DIGVIJAY SINGH, general secretary of the Congress, said the party had no reason to be defensive on any front. Dismissing reports of dissension at the just-concluded plenary session of the party in Delhi, the two-time Chief Minister of Madhya Pradesh said the party stood united under the leadership of Sonia Gandhi. Excerpts from an interview:

What are the principal messages that have emerged from the Congress plenary session?

This plenary marks the 125th anniversary of the Congress, and a number of principal messages have emanated from this conclave. To start with, the Congress president has a given a strong message that the party will not tolerate corruption at any level. She has also exposed the double standards of the BJP on this issue. The Congress has also come out strongly against majority and minority religious fundamentalism. The plenary also underlined the fact that dialogue is the only way to resolve all kinds of insurgency.

It is felt that the Congress was on the defensive on several fronts, including corruption charges against party leaders and others in the UPA government, the revolt in the State party units and the failure to bring about an electoral revival in Bihar.

There is no question of being defensive on any front. We have nothing to hide. The Congress has weathered worse storms, and a few electoral reverses won't make a difference. Our party in Bihar was quite weak, which the Congress president herself has admitted, and there is a need to rejuvenate it in such States.

Your comments on Hindutva terror have been characterised by the BJP and its associates in the Sangh Parivar as a diversionary tactic aimed at distracting attention from vital issues.
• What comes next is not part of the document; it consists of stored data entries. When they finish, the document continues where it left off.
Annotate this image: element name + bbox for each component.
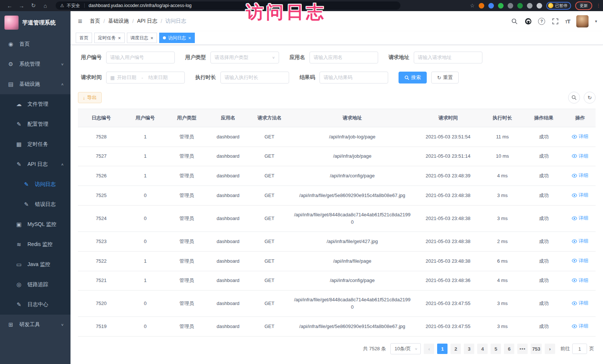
sidebar-item-home[interactable]: ◉首页 (0, 34, 71, 54)
back-icon[interactable]: ← (4, 3, 16, 9)
user-menu-caret-icon[interactable]: ▾ (595, 19, 597, 24)
top-navbar: ≡ 首页/基础设施/API 日志/访问日志 ? TT ▾ (71, 11, 603, 31)
refresh-button[interactable]: ↻ (584, 92, 596, 104)
tab-定时任务[interactable]: 定时任务× (94, 33, 125, 43)
tab-调度日志[interactable]: 调度日志× (127, 33, 157, 43)
page-size-select[interactable]: 10条/页 ∨ (390, 343, 421, 354)
app-name-input[interactable]: 请输入应用名 (309, 52, 378, 63)
sidebar-item-redis[interactable]: ≋Redis 监控 (0, 235, 71, 255)
font-size-icon[interactable]: TT (565, 18, 570, 24)
page-button-753[interactable]: 753 (531, 344, 542, 354)
detail-link[interactable]: 详细 (572, 214, 588, 222)
result-code-input[interactable]: 请输入结果码 (319, 72, 388, 83)
sidebar-item-devtools[interactable]: ⊞研发工具∨ (0, 315, 71, 335)
extension-icon[interactable] (527, 3, 532, 9)
extension-icon[interactable] (479, 3, 484, 9)
sidebar-item-java[interactable]: ▭Java 监控 (0, 255, 71, 275)
search-button[interactable]: 搜索 (399, 72, 427, 83)
duration-input[interactable]: 请输入执行时长 (220, 72, 289, 83)
breadcrumb-item[interactable]: 首页 (90, 18, 100, 24)
extension-icon[interactable] (537, 3, 542, 9)
close-icon[interactable]: × (151, 36, 154, 40)
cell-id: 7527 (78, 147, 125, 166)
active-tab-dot (163, 36, 166, 39)
cell-id: 7521 (78, 271, 125, 291)
fullscreen-icon[interactable] (551, 17, 559, 25)
page-button-4[interactable]: 4 (477, 344, 488, 354)
detail-link[interactable]: 详细 (572, 257, 588, 265)
export-button[interactable]: ↓ 导出 (78, 92, 102, 103)
search-toggle-button[interactable] (568, 92, 580, 104)
sidebar-item-api-log[interactable]: ✎API 日志∧ (0, 154, 71, 174)
address-bar[interactable]: ⚠ 不安全 dashboard.yudao.iocoder.cn/infra/l… (56, 1, 400, 10)
profile-paused-badge[interactable]: 已暂停 (546, 2, 571, 10)
request-time-range-input[interactable]: ▦开始日期-结束日期 (106, 72, 185, 83)
detail-link[interactable]: 详细 (572, 133, 588, 140)
user-type-select[interactable]: 请选择用户类型∨ (210, 52, 279, 63)
sidebar-item-job[interactable]: ▦定时任务 (0, 134, 71, 154)
cell-user_type: 管理员 (166, 186, 207, 206)
page-button-2[interactable]: 2 (450, 344, 461, 354)
sidebar-item-log-center[interactable]: ✎日志中心 (0, 295, 71, 315)
sidebar-item-system[interactable]: ⚙系统管理∨ (0, 54, 71, 74)
table-row: 75240管理员dashboardGET/api/infra/file/get/… (78, 205, 596, 232)
column-header: 请求时间 (414, 109, 482, 127)
browser-menu-icon[interactable]: ⋮ (596, 5, 599, 7)
user-avatar[interactable] (576, 15, 589, 27)
java-icon: ▭ (16, 261, 22, 268)
page-button-1[interactable]: 1 (437, 344, 448, 354)
sidebar-item-access-log[interactable]: ✎访问日志 (0, 174, 71, 194)
hamburger-icon[interactable]: ≡ (76, 17, 84, 26)
breadcrumb-item[interactable]: 基础设施 (108, 18, 129, 24)
home-icon[interactable]: ⌂ (39, 3, 51, 9)
cell-time: 2021-05-03 23:47:55 (414, 291, 482, 317)
sidebar-item-label: 配置管理 (27, 121, 48, 128)
sidebar-item-error-log[interactable]: ✎错误日志 (0, 194, 71, 214)
access-log-table: 日志编号用户编号用户类型应用名请求方法名请求地址请求时间执行时长操作结果操作 7… (78, 109, 596, 337)
detail-link[interactable]: 详细 (572, 299, 588, 307)
extension-icon[interactable] (488, 3, 494, 9)
tab-首页[interactable]: 首页 (76, 33, 92, 43)
detail-link[interactable]: 详细 (572, 172, 588, 179)
extension-icon[interactable] (517, 3, 523, 9)
detail-link[interactable]: 详细 (572, 191, 588, 199)
extension-icon[interactable] (508, 3, 513, 9)
detail-label: 详细 (579, 191, 588, 199)
close-icon[interactable]: × (188, 36, 191, 40)
cell-duration: 3 ms (482, 317, 523, 337)
detail-link[interactable]: 详细 (572, 277, 588, 284)
sidebar-item-trace[interactable]: ◎链路追踪 (0, 275, 71, 295)
cell-user_type: 管理员 (166, 127, 207, 147)
next-page-button[interactable]: › (545, 344, 555, 354)
request-url-input[interactable]: 请输入请求地址 (414, 52, 482, 63)
extension-icon[interactable] (498, 3, 504, 9)
help-icon[interactable]: ? (538, 18, 545, 25)
update-button[interactable]: 更新 (575, 1, 592, 10)
search-icon[interactable] (511, 17, 518, 25)
close-icon[interactable]: × (118, 36, 121, 40)
jump-page-input[interactable]: 1 (572, 344, 587, 354)
sidebar-item-config[interactable]: ✎配置管理 (0, 114, 71, 134)
page-button-3[interactable]: 3 (464, 344, 474, 354)
user-id-input[interactable]: 请输入用户编号 (106, 52, 175, 63)
cell-result: 成功 (523, 291, 565, 317)
reload-icon[interactable]: ↻ (27, 2, 39, 9)
prev-page-button[interactable]: ‹ (424, 344, 434, 354)
page-button-5[interactable]: 5 (491, 344, 501, 354)
sidebar-item-mysql[interactable]: ▣MySQL 监控 (0, 214, 71, 235)
reset-button[interactable]: ↻重置 (431, 72, 459, 83)
detail-link[interactable]: 详细 (572, 237, 588, 245)
detail-link[interactable]: 详细 (572, 153, 588, 160)
cell-actions: 详细 (564, 251, 596, 271)
forward-icon[interactable]: → (16, 3, 27, 9)
page-button-6[interactable]: 6 (504, 344, 514, 354)
sidebar-item-file[interactable]: ☁文件管理 (0, 94, 71, 114)
breadcrumb-item[interactable]: API 日志 (137, 18, 157, 24)
not-secure-label[interactable]: 不安全 (67, 3, 80, 9)
bookmark-star-icon[interactable]: ☆ (470, 3, 475, 9)
detail-link[interactable]: 详细 (572, 322, 588, 330)
cell-url: /api/infra/job-log/page (290, 127, 414, 147)
github-icon[interactable] (524, 17, 532, 25)
sidebar-item-infra[interactable]: ▤基础设施∧ (0, 74, 71, 94)
tab-访问日志[interactable]: 访问日志× (159, 33, 195, 43)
Why should I divert the focus from 2G? We have nothing to hide. In fact it was the Government of India that registered the first information report with the Central Bureau of Investigation to investigate the 2G scam long before the demand for a JPC probe was raised by the Opposition. If the Opposition had allowed a discussion in Parliament, we would have exposed the involvement of BJP leaders when they changed the policy goal post in 1999 to suit the licensees after the auction, resulting in a loss of Rs.1,43,000 crore to the exchequer until 2010. When 2G is being investigated by the CBI, the Income Tax Department, the Directorate of Enforcement and the Public Accounts Committee, what is the need for a JPC?

Even if a JPC is constituted and it comes out with a finding, the case will have to be investigated by these agencies and cases made out against the culprits. I cannot understand why they do not trust the wisdom of Dr Murli Manohar Joshi, the Chairman of the PAC. As far as price rise is concerned, Parliament discussed the issue at length in the last session. We could have discussed it in the winter session too if they had allowed Parliament to function.

Several observers have pointed out that two distinct streams of politics were visible at the plenary. One, an aggressive, opposition-like championing of issues by leaders like you, who are essentially associated with the party organisation. Two, a more moderate, development-oriented line taken by leaders in the government. There is also the view that such divergent lines may not produce positive results for the party or the government led by it.

It is not correct at all. All resolutions were passed unanimously. The debate was extensive, and amendments were moved and some were accepted. The party stands united under the leadership of Mrs. Sonia Gandhi.

There were calls at the plenary to leave candidate selection for the general election to State units. Do you think this will work given the Congress culture of centralised decision-making?

Selection of candidates is through a well-established process of consultation with block, district and State units. Proposals are then screened at the AICC and put up before the Central Election Committee, which finally decides the candidates. This is the process that every political party follows.

Congress leaders from West Bengal and Tamil Nadu complained at the plenary that they were being ill-treated by their regional allies such as the Trinamool Congress and the Dravida Munnetra Kazhagam. Is the party well prepared to face elections in these States?

Each State unit, after due consultations within its ranks, sends suggestions to the party's Central Election Committee, which then takes a decision. Coalition politics is not new to us in Tamil Nadu and Kerala, and I think to fight the well-entrenched Left Front in West Bengal, the Trinamool Congress and the Congress need each other.